Indian-born American nurse

Nell Viola Beeby (August 1, 1896 – ) was an Indian-born American nurse. She was a nursing educator in China and went on to become editor-in-chief of The American Journal of Nursing.

== Early life and education ==
Nell V. Beeby was born on August 1, 1896, in Secunderabad, India, one of the four daughters and six children of William Henry Beeby and Clara Bridge Beeby, Baptist missionaries. The Beeby family returned to the United States and Beeby grew up in Urbana, Illinois, where she graduated from Urbana High School in 1916. In 1919, she graduated from the St. Luke's Hospital School of Nursing in Chicago and became an obstetrics nurse at St. Luke's.

== China ==
After failing to secure a nursing position with the Baptist Board of Foreign Missions, in 1924 Beeby was appointed by Yale-in-China to a four-year term as supervisor and instructor in obstetrical and surgical nursing at the Hsiang-Ya Nursing School (now the nursing school of Central South University) in Changsha, Hunan Province, China. Students and observers described her as a personable and effective teacher. Her term in China was cut short by the Chinese Civil War in 1927, forcing her and others to evacuate to Shanghai. After leaving China, Beeby would throughout her career assist Chinese nurses with helping them obtain scholarships, textbooks, and medical equipment. Beeby also served on the board of directors of the American Bureau for Medical Aid to China (ABMAC). Chinese nurse Major-General Zhou Meiyu wrote on Beeby's death, "During the last fifteen years, she spent much of her valuable time and effort in helping her Chinese nurses, through many channels. She understood the turmoil periods we have gone through. We are deeply indebted to her generosity and guidance."

Back in the United States, Beeby became supervisor of the obstetrics department at St. Luke's Hospital. While working there she published four articles in The American Journal of Nursing.

== The American Journal of Nursing ==

In 1934, she began attending the Teachers College of Columbia University. She would spend the rest of her life in New York City. She graduated with a B.S. in nursing in 1936.

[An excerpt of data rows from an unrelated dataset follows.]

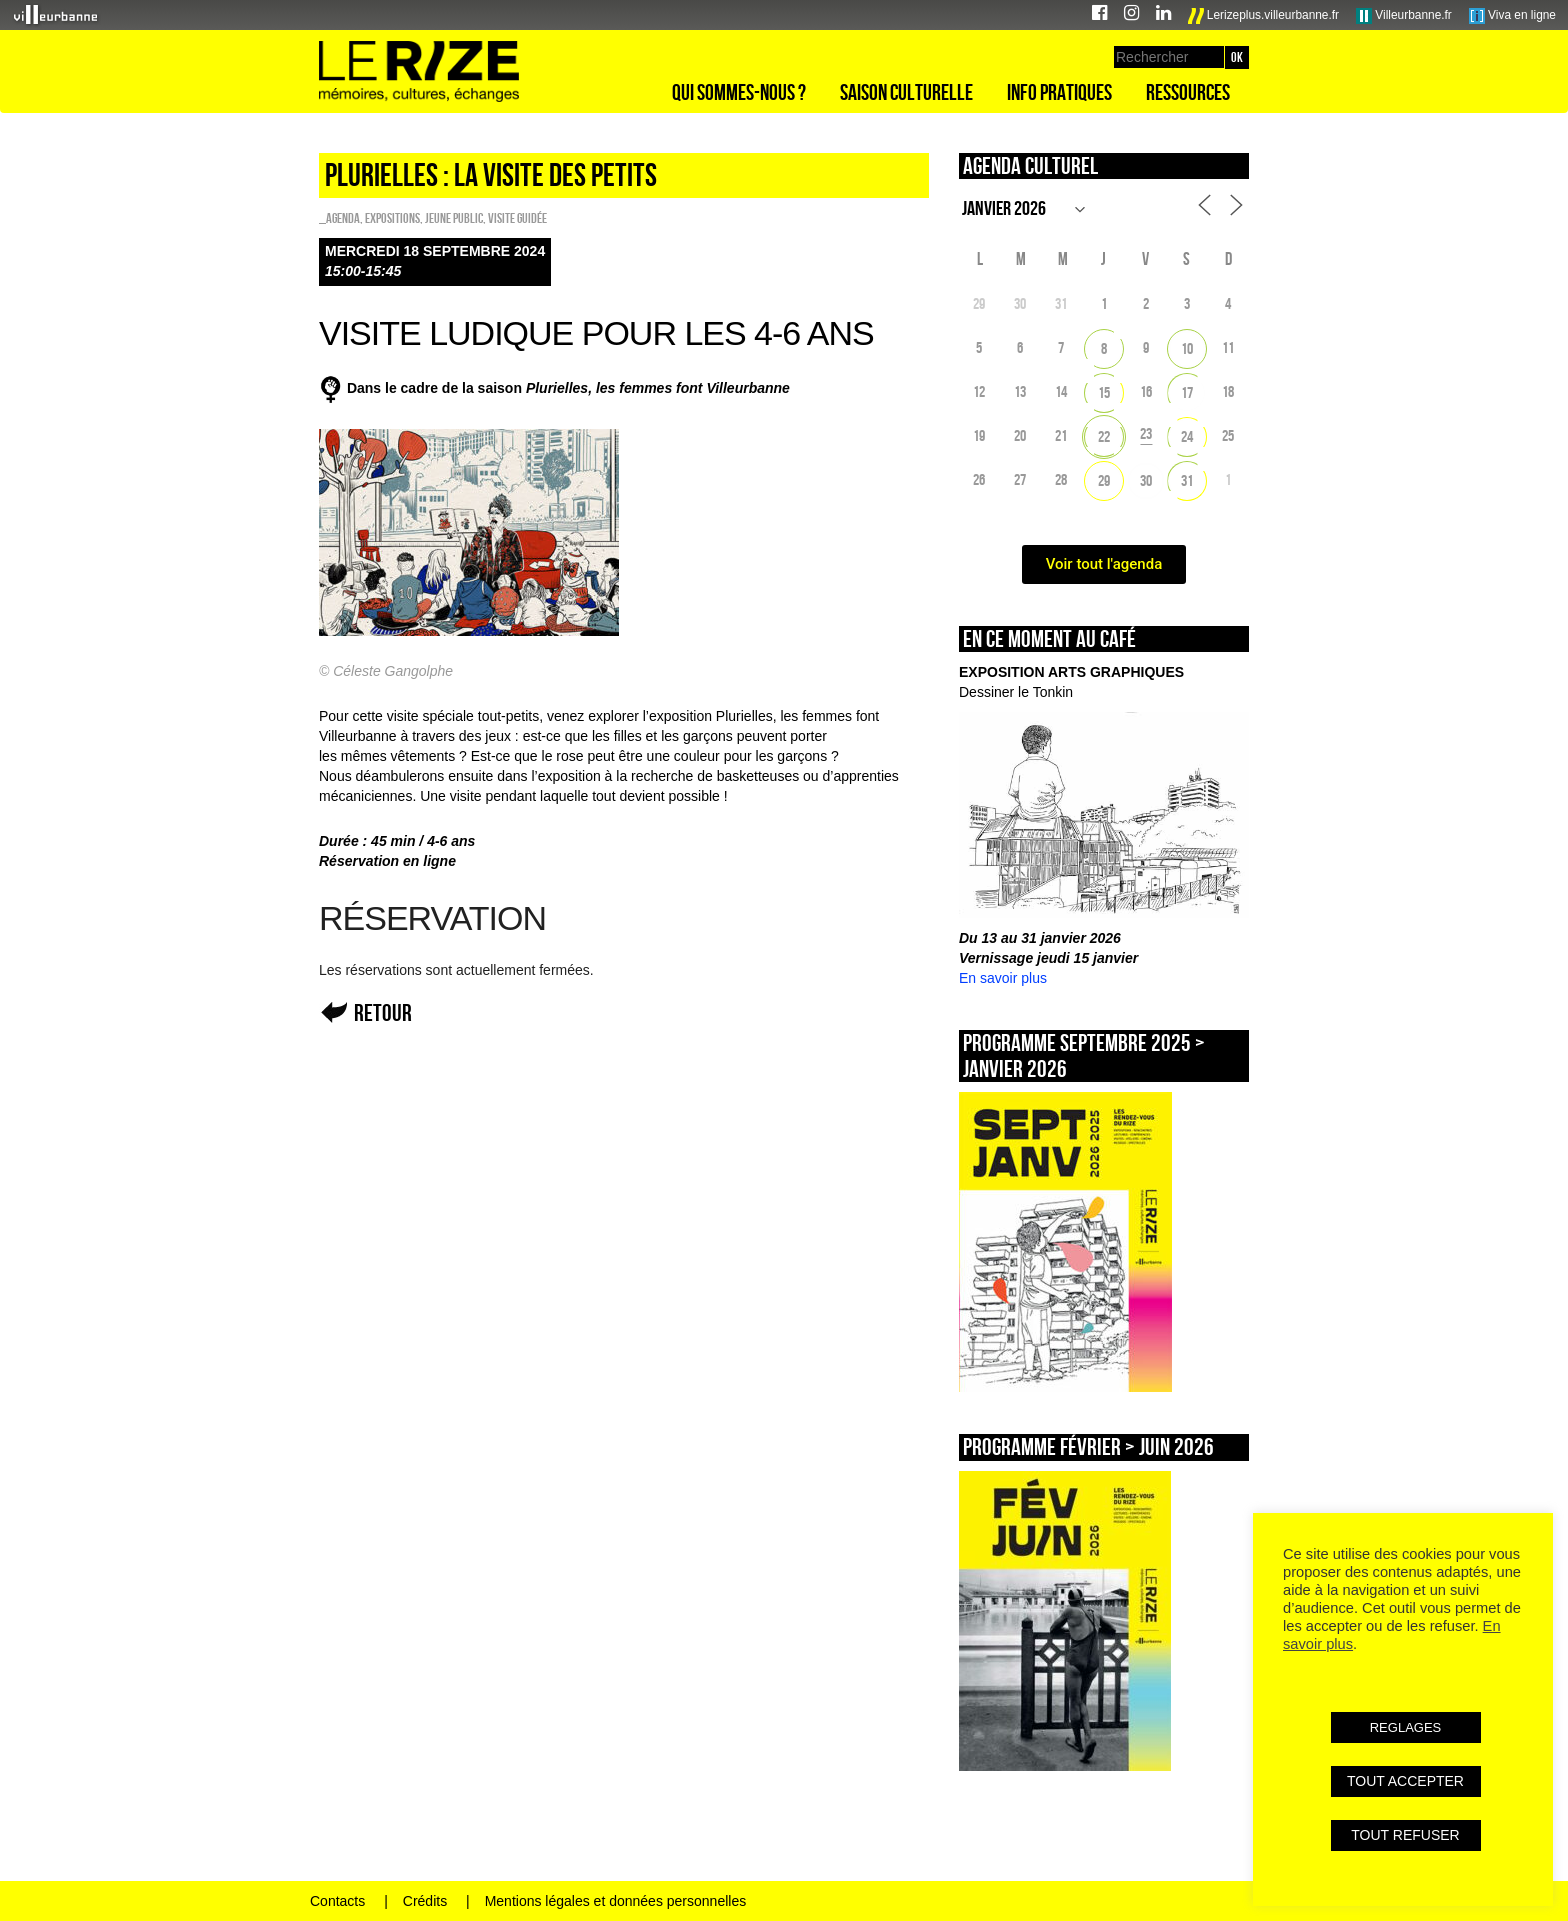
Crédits (425, 1901)
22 (1104, 436)
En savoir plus (1003, 978)
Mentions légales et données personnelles (616, 1901)
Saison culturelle (906, 92)
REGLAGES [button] (1406, 1727)
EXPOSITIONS (392, 218)
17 (1187, 392)
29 (1104, 480)
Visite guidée (517, 218)
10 (1187, 348)
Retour (383, 1012)
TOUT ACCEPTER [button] (1405, 1781)
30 (1146, 480)
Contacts (337, 1901)
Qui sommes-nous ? (739, 92)
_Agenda (339, 218)
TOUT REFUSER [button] (1405, 1835)
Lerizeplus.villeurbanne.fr (1264, 16)
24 (1187, 436)
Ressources (1188, 92)
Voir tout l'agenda (1104, 564)
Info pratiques (1059, 92)
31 (1187, 480)
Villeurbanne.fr (1404, 16)
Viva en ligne (1512, 16)
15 (1104, 392)
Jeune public (454, 218)
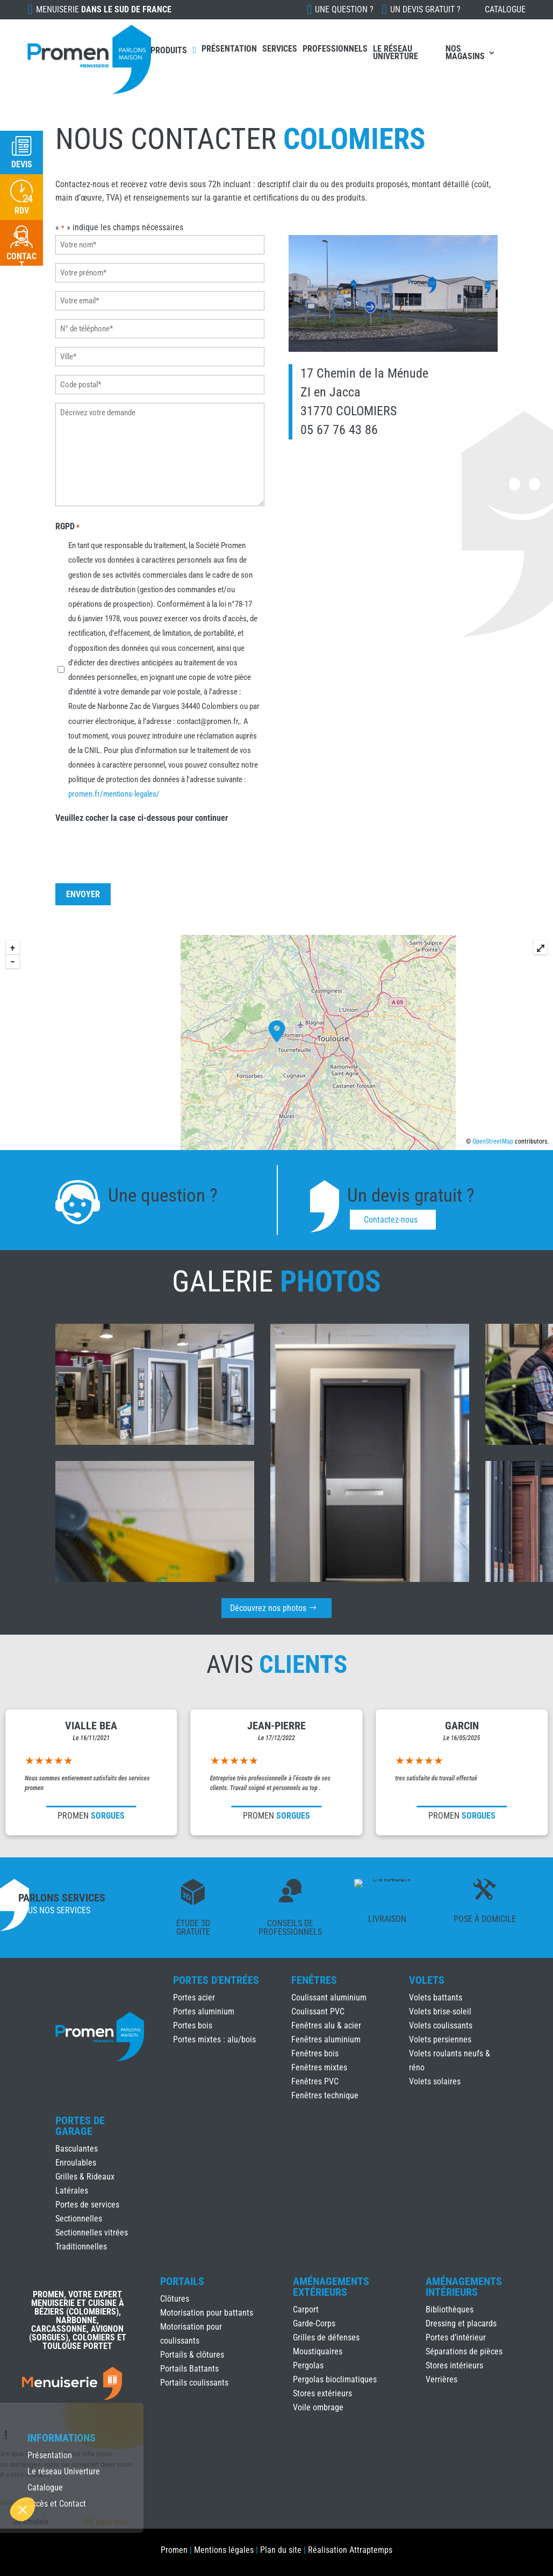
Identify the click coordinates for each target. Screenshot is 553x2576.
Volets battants (435, 1997)
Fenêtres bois (315, 2053)
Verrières (441, 2379)
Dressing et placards (461, 2323)
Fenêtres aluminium (326, 2039)
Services (279, 49)
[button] (22, 2509)
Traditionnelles (81, 2246)
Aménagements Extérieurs (331, 2286)
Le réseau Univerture (395, 52)
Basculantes (76, 2149)
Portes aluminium (203, 2011)
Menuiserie (103, 9)
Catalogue (505, 9)
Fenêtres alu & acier (326, 2025)
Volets (426, 1980)
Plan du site (280, 2550)
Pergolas (308, 2365)
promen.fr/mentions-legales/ (115, 787)
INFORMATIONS (61, 2438)
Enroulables (75, 2163)
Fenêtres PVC (315, 2081)
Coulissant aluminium (329, 1997)
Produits (168, 50)
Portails (182, 2281)
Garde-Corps (314, 2323)
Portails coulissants (194, 2383)
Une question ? (344, 9)
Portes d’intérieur (456, 2337)
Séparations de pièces (464, 2351)
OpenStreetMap (492, 1141)
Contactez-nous (391, 1220)
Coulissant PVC (317, 2011)
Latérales (71, 2190)
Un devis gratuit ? (425, 9)
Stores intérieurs (454, 2365)
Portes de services (87, 2204)
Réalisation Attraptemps (350, 2550)
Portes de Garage (80, 2126)
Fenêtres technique (324, 2095)
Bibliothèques (449, 2309)
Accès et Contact (56, 2504)
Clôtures (174, 2299)
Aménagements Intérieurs (464, 2286)
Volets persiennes (440, 2039)
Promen (174, 2550)
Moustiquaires (317, 2351)
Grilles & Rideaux (84, 2176)
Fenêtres (314, 1980)
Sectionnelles (78, 2218)
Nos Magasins (465, 52)
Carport (306, 2309)
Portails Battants (189, 2369)
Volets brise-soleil (440, 2011)
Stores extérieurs (322, 2393)
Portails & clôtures (192, 2355)
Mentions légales (224, 2550)
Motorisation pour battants (206, 2313)
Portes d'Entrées (216, 1980)
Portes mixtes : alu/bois (214, 2039)
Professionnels (335, 49)
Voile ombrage (318, 2407)
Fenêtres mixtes (319, 2067)
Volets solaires (435, 2081)
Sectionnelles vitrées (91, 2232)
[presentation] (138, 841)
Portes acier (194, 1997)
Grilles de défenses (326, 2337)
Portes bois (192, 2025)
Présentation (229, 49)
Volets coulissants (440, 2025)
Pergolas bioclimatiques (335, 2379)
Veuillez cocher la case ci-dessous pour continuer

While at Columbia, she began her long association with The American Journal of Nursing, becoming part-time assistant news editor in 1934. One of her colleagues wrote: "During her early years with the Journal, her "nose for news" directed her, almost instinctively, to any meeting, whether local, state, or national, related to programs of maternal and child health." In 1936, she joined the Journal full-time as assistant editor. In 1945, she spent two months as a foreign correspondent reporting on nurses in Europe during World War II.

In 1948, Beeby succeeded Mary M. Roberts as editor-in-chief of The American Journal of Nursing. During her tenure, monthly circulation increased 40,000 to 160,000 and AJN;s parent company launched two new journals, Nursing Outlook and Nursing Research. Following a cancer diagnosis, Beeby stepped down in 1956.'

Nell V. Beeby died on 17 May 1957 in Jackson Heights, Queens, New York.'

== Awards and honors ==
In February 1957, Nell V. Beeby was awarded the Mary Adelaide Nutting Award for leadership in nursing by the National League for Nursing. The award citation stated "Through clinical and classroom teaching, and through your editorial work [...] you have continued to stimulate improvement in standards of nursing practice in this and other countries."